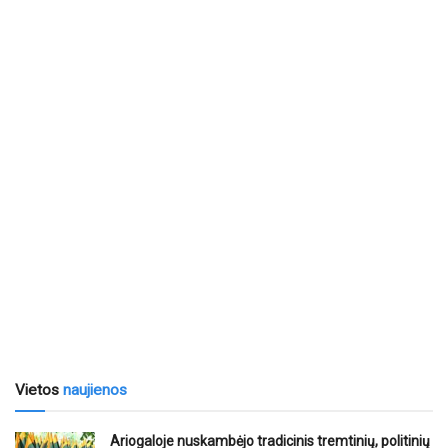
Vietos
naujienos
Ariogaloje nuskambėjo tradicinis tremtinių, politinių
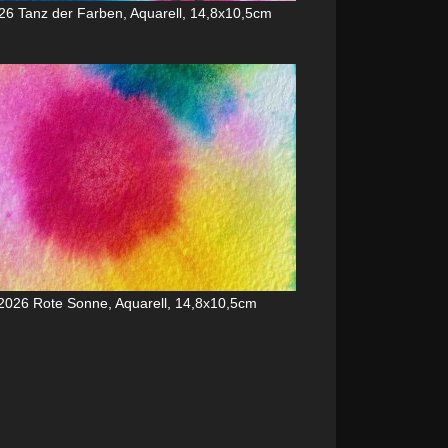
26 Tanz der Farben, Aquarell, 14,8x10,5cm
2026 Rote Sonne, Aquarell, 14,8x10,5cm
== == ==
REQUIRED WORK
The answer must be every line of the entries that includes the word "Aquarell".

OUTPUT
26 Tanz der Farben, Aquarell, 14,8x10,5cm
2026 Rote Sonne, Aquarell, 14,8x10,5cm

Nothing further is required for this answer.